12 Il découle de ces objectifs généraux de protection établis par la directive 79-409 que les États membres sont autorisés, en vertu de l'article 14 de ladite directive, à prévoir des mesures plus strictes pour garantir une protection encore plus efficace des espèces susmentionnées. En ce qui concerne les autres espèces d'oiseaux visées par la directive 79-409, les États membres sont tenus de mettre en vigueur les dispositions législatives, réglementaires et administratives nécessaires afin de se conformer à la directive, mais ne sont pas autorisés à adopter des mesures de protection plus strictes que celles prévues par la directive, sauf en ce qui concerne les espèces vivant sur leur territoire.
13 Il faut constater, ensuite, que le lagopède des saules qui est en cause n'est ni une espèce migratrice ni une espèce particulièrement menacée figurant à l'annexe I de la directive.
14 Il convient d'ajouter que le règlement (CEE) n° 3626-82 du Conseil, du 3 décembre 1982, relatif à l'application dans la Communauté de la convention sur le commerce international des espèces de faune et de flore sauvages menacées d'extinction (JO L 384, p. 1) ne cite pas le lagopède des saules comme animal menacé au sens de ladite convention.
15 Il ressort de ce qui précède que l'article 14 de la directive ne confère pas à un État membre le pouvoir d'accorder à une espèce déterminée qui ne revêt le caractère d'une espèce ni migratrice ni menacée une protection plus stricte, au moyen d'une interdiction d'importation et de commercialisation, que celle prévue par la législation de l'État membre sur le territoire duquel l'oiseau dont il s'agit vit, dès lors que cette législation est conforme aux dispositions de la directive 79-409.

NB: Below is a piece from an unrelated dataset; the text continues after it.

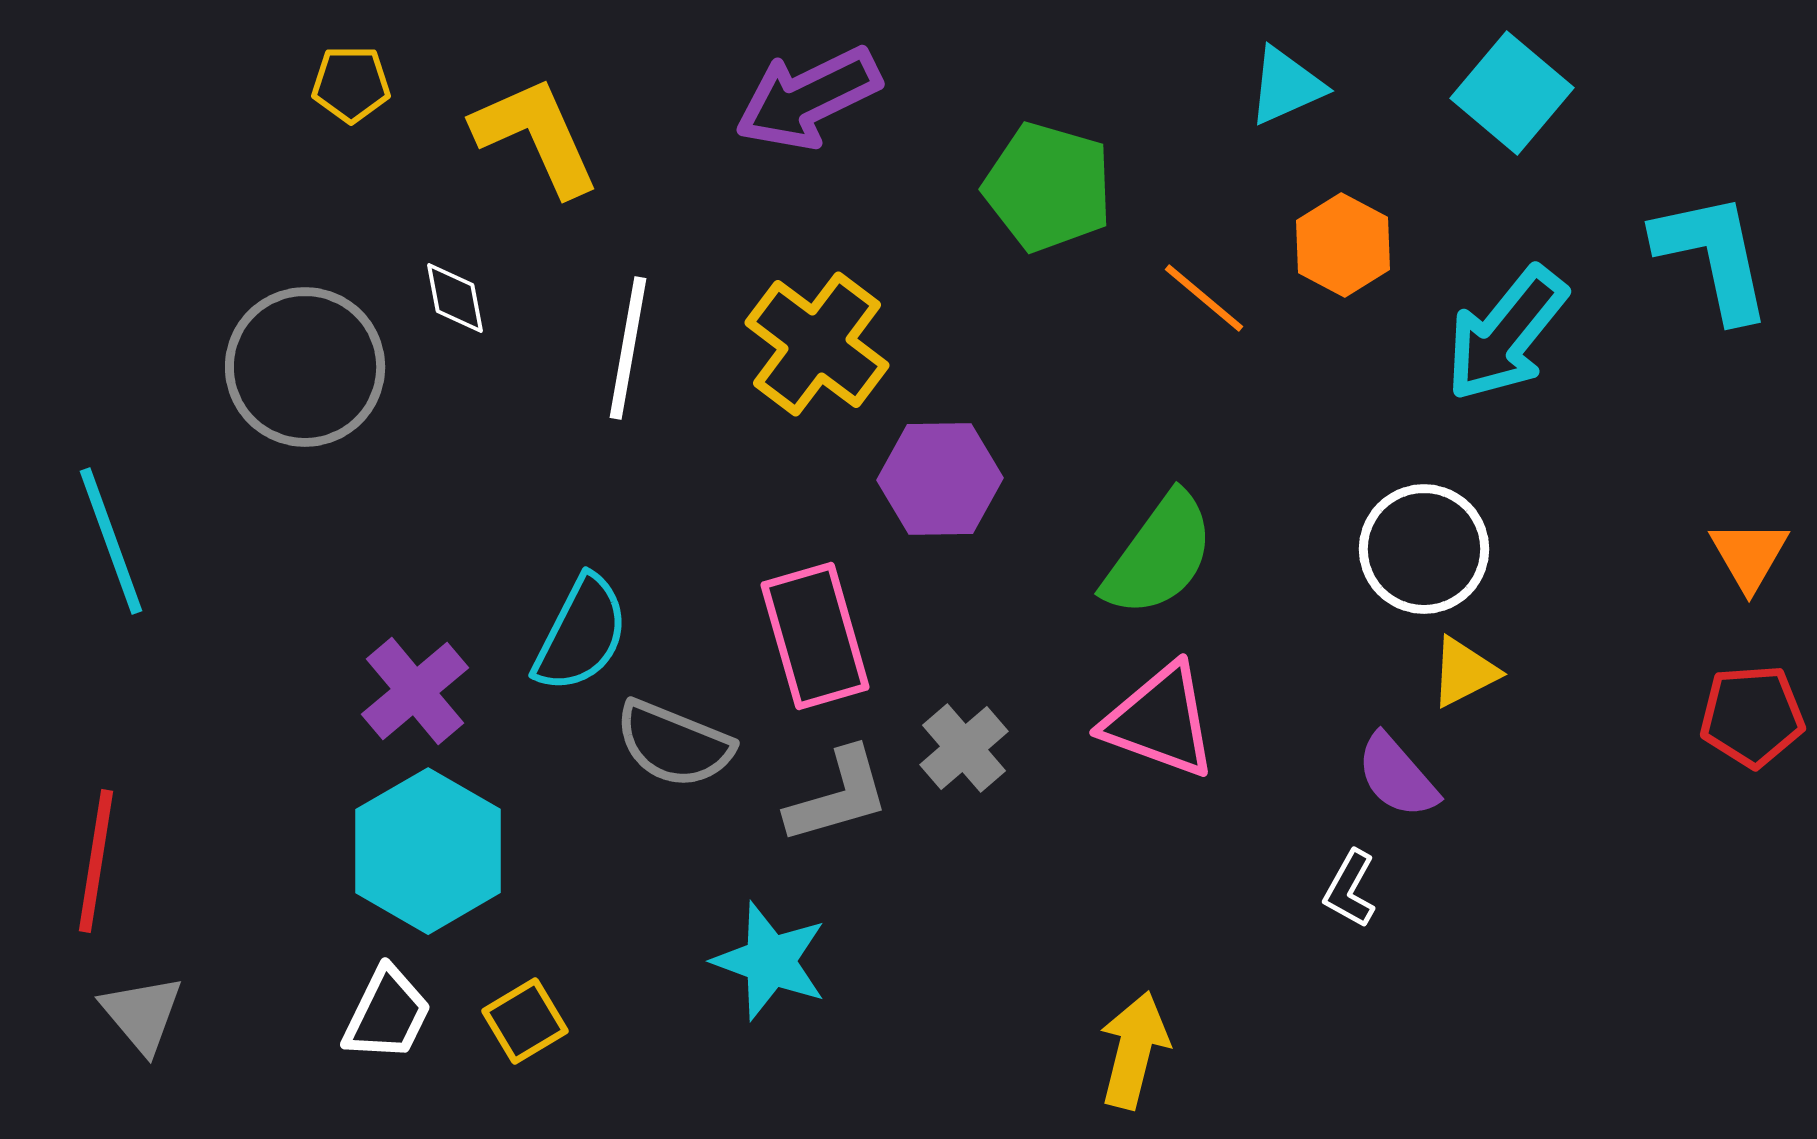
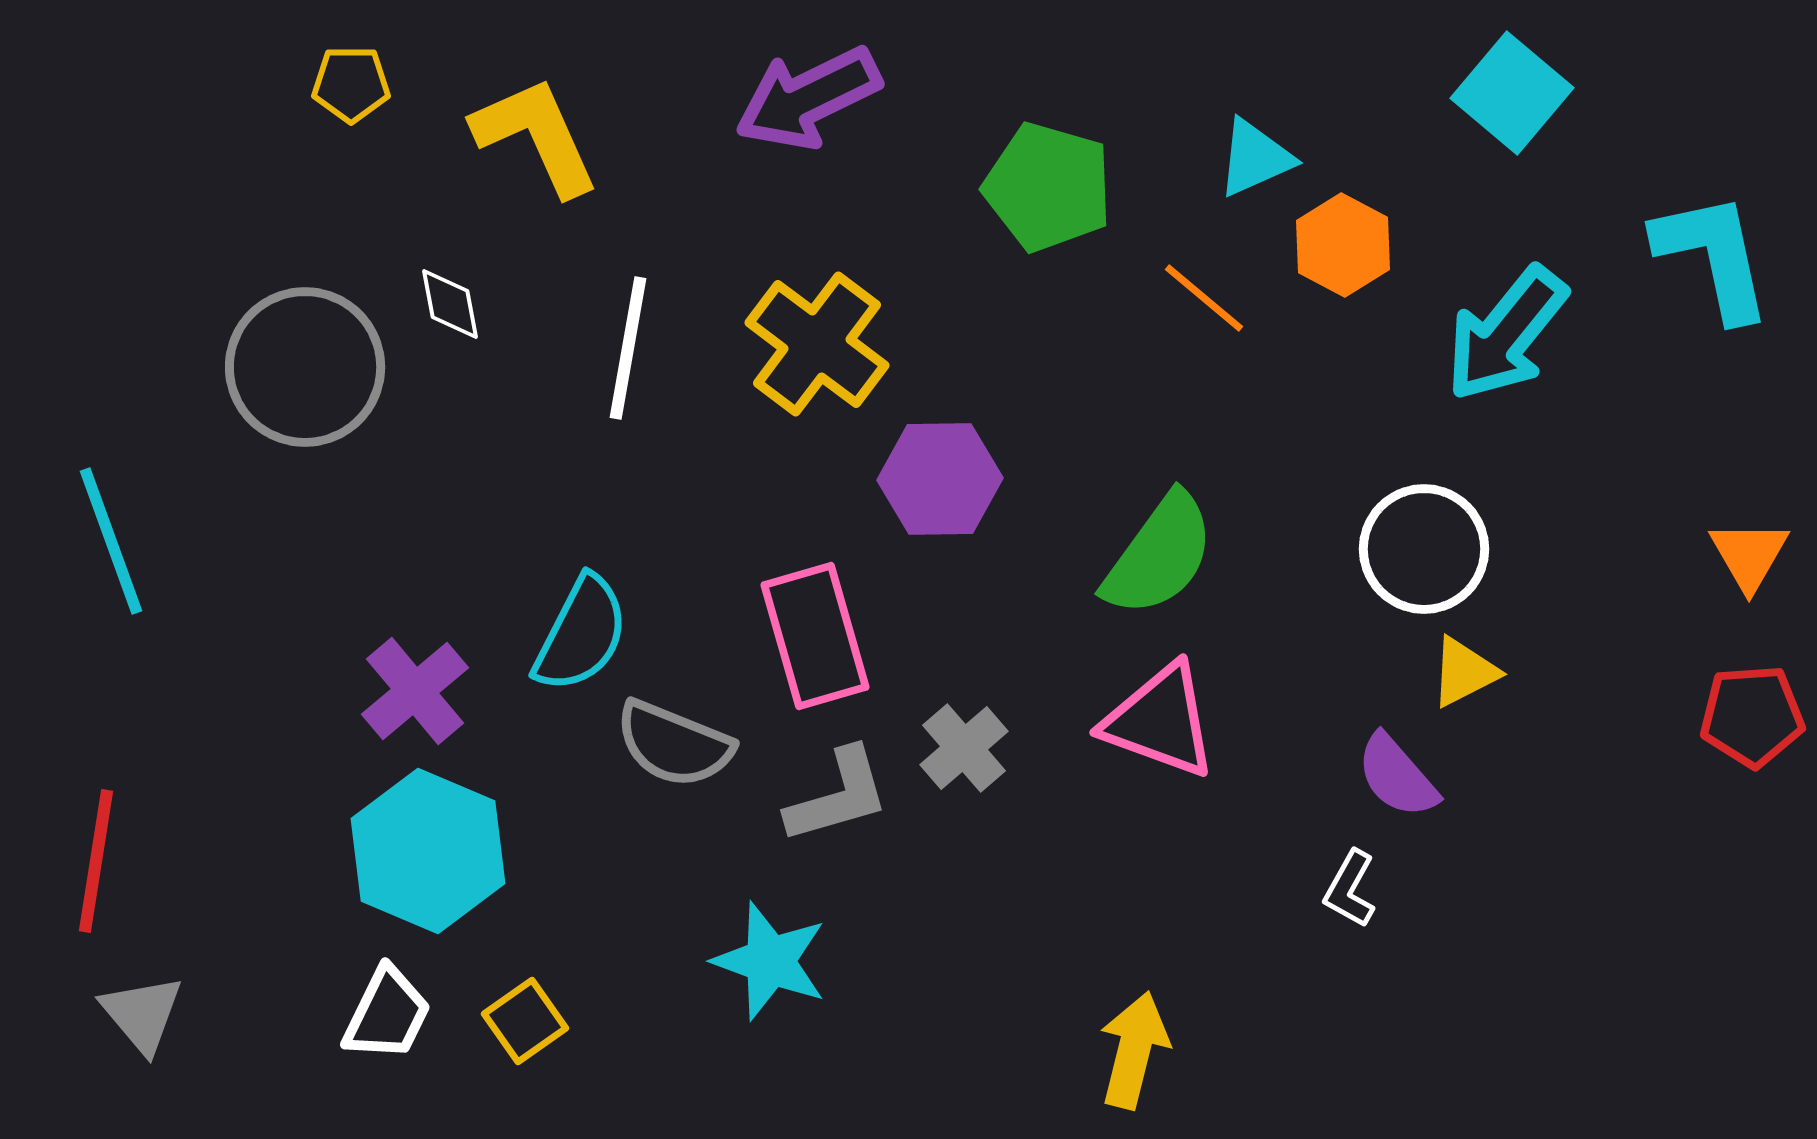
cyan triangle: moved 31 px left, 72 px down
white diamond: moved 5 px left, 6 px down
cyan hexagon: rotated 7 degrees counterclockwise
yellow square: rotated 4 degrees counterclockwise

16 Par conséquent, il y a lieu de répondre à la question préjudicielle que l'article 36 du traité en combinaison avec la directive 79-409 du Conseil, du 2 avril 1979, concernant la conservation des oiseaux sauvages, doit être interprété en ce sens qu'une interdiction d'importation et de commercialisation n'est pas justifiée en ce qui concerne une espèce d'oiseaux qui, d'une part, ne se trouve pas sur le territoire de l'État membre légiférant mais qui vit dans un autre État membre dans lequel sa chasse est autorisée par les dispositions de ladite directive et par la législation de cet autre État membre et qui, d'autre part, n'est ni migratrice ni menacée au sens de la directive.
Sur les dépens
17 Les frais exposés par le Gouvernement néerlandais et par la Commission des Communautés européennes, qui ont soumis des observations à la Cour, ne peuvent faire l'objet d'un remboursement. La procédure revêtant, à l'égard des parties au principal, le caractère d'un incident soulevé devant la juridiction nationale, il appartient à celle-ci de statuer sur les dépens.
Par ces motifs,
LA COUR (sixième chambre),
Statuant sur la question à elle soumise par le Hoge Raad der Nederlanden, par arrêt en date du 25 avril 1989, dit pour droit :
L'article 36 du traité en combinaison avec la directive 79-409-CEE du Conseil, du 2 avril 1979, concernant la conservation des oiseaux sauvages doit être interprété en ce sens qu'une interdiction d'importation et de commercialisation n'est pas justifiée en ce qui concerne une espèce d'oiseaux qui, d'une part, ne se trouve pas sur le territoire de l'État membre légiférant mais qui vit dans un autre État membre dans lequel sa chasse est autorisée par les dispositions de ladite directive et par la législation de cet autre État membre et qui, d'autre part, n'est ni migratrice ni menacée au sens de la directive.